* HOW TO COMPLETE THIS TASK *
Which lines of the entries below include "Resources"? List them all.
-*-*-
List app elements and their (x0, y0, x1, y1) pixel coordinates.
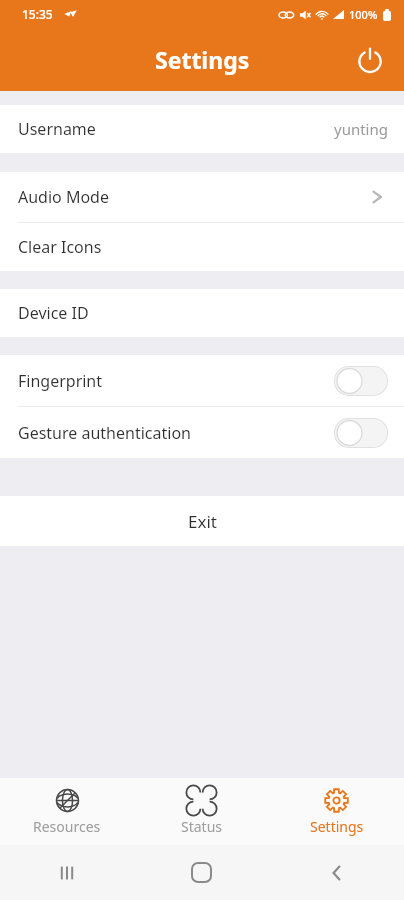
button[interactable]: Username (0, 105, 404, 153)
staticText: Gesture authentication (18, 422, 191, 444)
button[interactable]: Back (269, 845, 404, 900)
staticText: Settings (310, 817, 364, 836)
staticText: Exit (188, 510, 217, 533)
staticText: yunting (334, 119, 388, 139)
button[interactable]: Clear Icons (0, 223, 404, 271)
button[interactable]: Gesture authentication (0, 407, 404, 458)
button[interactable]: Settings (269, 778, 404, 845)
staticText: 15:35 (22, 6, 53, 22)
button[interactable]: Status (134, 778, 269, 845)
staticText: Username (18, 118, 96, 140)
button[interactable]: Exit (0, 496, 404, 546)
staticText: Audio Mode (18, 186, 109, 208)
staticText: Fingerprint (18, 370, 103, 392)
button[interactable]: Toggle off (334, 418, 388, 448)
button[interactable]: Home (134, 845, 269, 900)
staticText: Status (181, 817, 223, 836)
button[interactable]: Recents (0, 845, 134, 900)
staticText: Resources (33, 817, 101, 836)
button[interactable]: Toggle off (334, 366, 388, 396)
button[interactable]: Fingerprint (0, 355, 404, 406)
staticText: 100% (349, 7, 378, 22)
staticText: Clear Icons (18, 236, 102, 258)
button[interactable]: Power off (344, 34, 396, 86)
staticText: Settings (155, 44, 250, 75)
button[interactable]: Resources (0, 778, 134, 845)
staticText: Device ID (18, 302, 89, 324)
button[interactable]: Audio Mode (0, 172, 404, 222)
button[interactable]: Device ID (0, 289, 404, 337)
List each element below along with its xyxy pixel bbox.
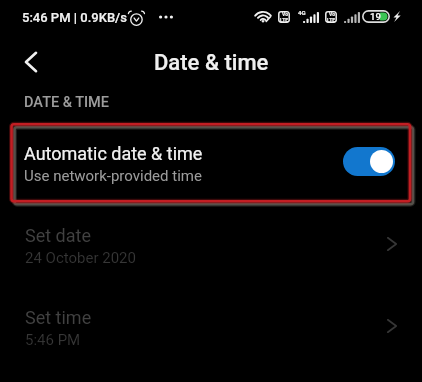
button[interactable]: Set time bbox=[0, 287, 422, 368]
staticText: 4G bbox=[298, 9, 306, 16]
button[interactable]: Set date bbox=[0, 205, 422, 286]
staticText: 24 October 2020 bbox=[25, 249, 136, 267]
staticText: LTE bbox=[327, 17, 336, 23]
button[interactable]: Automatic date & time bbox=[0, 123, 422, 203]
staticText: Vo bbox=[329, 11, 335, 17]
staticText: Vo bbox=[282, 11, 288, 17]
staticText: LTE bbox=[280, 17, 289, 23]
staticText: DATE & TIME bbox=[24, 94, 109, 111]
staticText: 5:46 PM | 0.9KB/s bbox=[22, 10, 127, 25]
staticText: 19 bbox=[370, 11, 381, 22]
staticText: 5:46 PM bbox=[25, 331, 81, 349]
staticText: Automatic date & time bbox=[24, 143, 203, 164]
staticText: Date & time bbox=[154, 50, 269, 76]
staticText: Set time bbox=[25, 307, 92, 328]
staticText: Use network-provided time bbox=[24, 167, 202, 185]
button[interactable]: Automatic date & time toggle, on bbox=[343, 147, 395, 176]
button[interactable]: Back bbox=[9, 36, 53, 88]
staticText: Set date bbox=[25, 225, 91, 246]
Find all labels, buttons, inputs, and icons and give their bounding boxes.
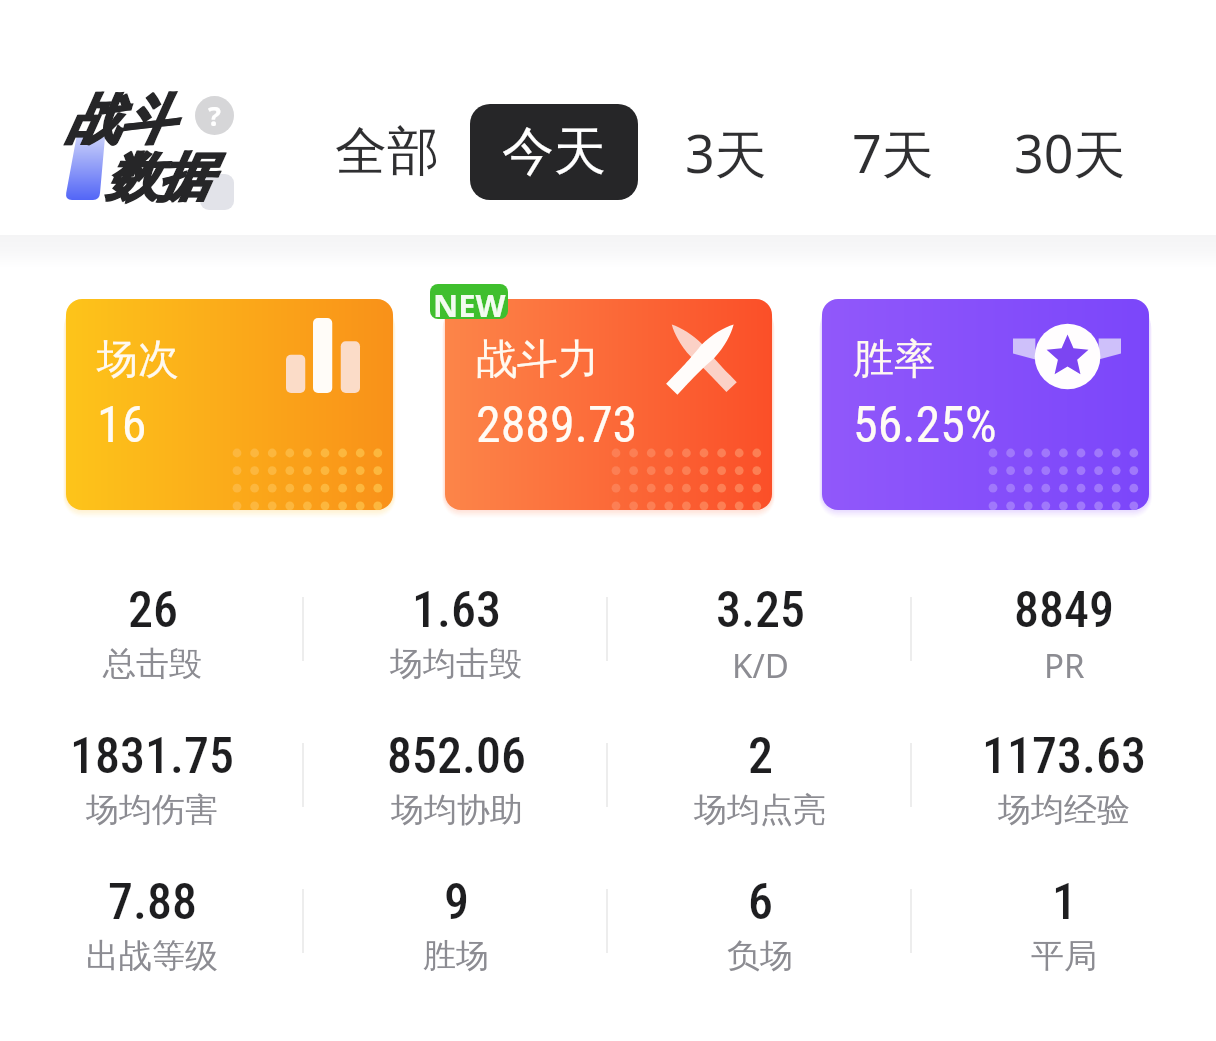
button[interactable]: 胜率 [822,299,1149,510]
staticText: 6 [748,873,773,932]
button[interactable]: Help [195,96,234,135]
staticText: 30天 [1014,117,1126,188]
staticText: 1.63 [412,581,501,640]
button[interactable]: 1831.75 [0,713,304,859]
button[interactable]: 30天 [986,104,1154,200]
button[interactable]: 场次 [66,299,393,510]
button[interactable]: 1173.63 [912,713,1216,859]
staticText: PR [1044,643,1085,688]
staticText: 负场 [727,935,793,977]
staticText: 1173.63 [982,727,1146,786]
staticText: 3.25 [716,581,805,640]
button[interactable]: 全部 [303,104,471,200]
staticText: 总击毁 [103,643,202,685]
staticText: 9 [444,873,469,932]
button[interactable]: 今天 [470,104,638,200]
staticText: 数据 [105,145,209,211]
staticText: 场均协助 [391,789,523,831]
button[interactable]: 8849 [912,567,1216,713]
staticText: 胜场 [423,935,489,977]
staticText: 26 [128,581,178,640]
button[interactable]: 3天 [642,104,810,200]
staticText: 3天 [685,117,767,188]
staticText: NEW [433,284,506,319]
button[interactable]: 2 [608,713,912,859]
staticText: 852.06 [387,727,526,786]
button[interactable]: 7天 [809,104,977,200]
staticText: 场均伤害 [86,789,218,831]
button[interactable]: 9 [304,859,608,1005]
staticText: 出战等级 [86,935,218,977]
staticText: 1831.75 [70,727,234,786]
staticText: 16 [97,396,147,455]
staticText: 场均击毁 [390,643,522,685]
staticText: K/D [732,643,789,688]
button[interactable]: 7.88 [0,859,304,1005]
button[interactable]: 852.06 [304,713,608,859]
button[interactable]: 26 [0,567,304,713]
staticText: 场均点亮 [694,789,826,831]
button[interactable]: 1 [912,859,1216,1005]
button[interactable]: 1.63 [304,567,608,713]
staticText: 数据 [106,145,210,211]
button[interactable]: 6 [608,859,912,1005]
staticText: 场次 [97,334,179,386]
staticText: ? [208,97,221,134]
button[interactable]: 3.25 [608,567,912,713]
staticText: 战斗 [67,87,173,154]
staticText: 2889.73 [476,396,638,455]
staticText: 7天 [852,117,934,188]
staticText: 全部 [335,119,439,185]
staticText: 1 [1052,873,1077,932]
staticText: 56.25% [853,396,997,455]
staticText: 2 [748,727,773,786]
staticText: 今天 [502,119,606,185]
staticText: 7.88 [108,873,197,932]
button[interactable]: 战斗力 [445,299,772,510]
staticText: 8849 [1014,581,1114,640]
staticText: 胜率 [853,334,935,386]
staticText: 平局 [1031,935,1097,977]
staticText: 战斗力 [476,334,599,386]
staticText: 战斗 [66,87,172,154]
staticText: 场均经验 [998,789,1130,831]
-*-*-
* OUTPUT *
staticText: Resources (33, 817, 101, 836)
button[interactable]: Resources (0, 778, 134, 845)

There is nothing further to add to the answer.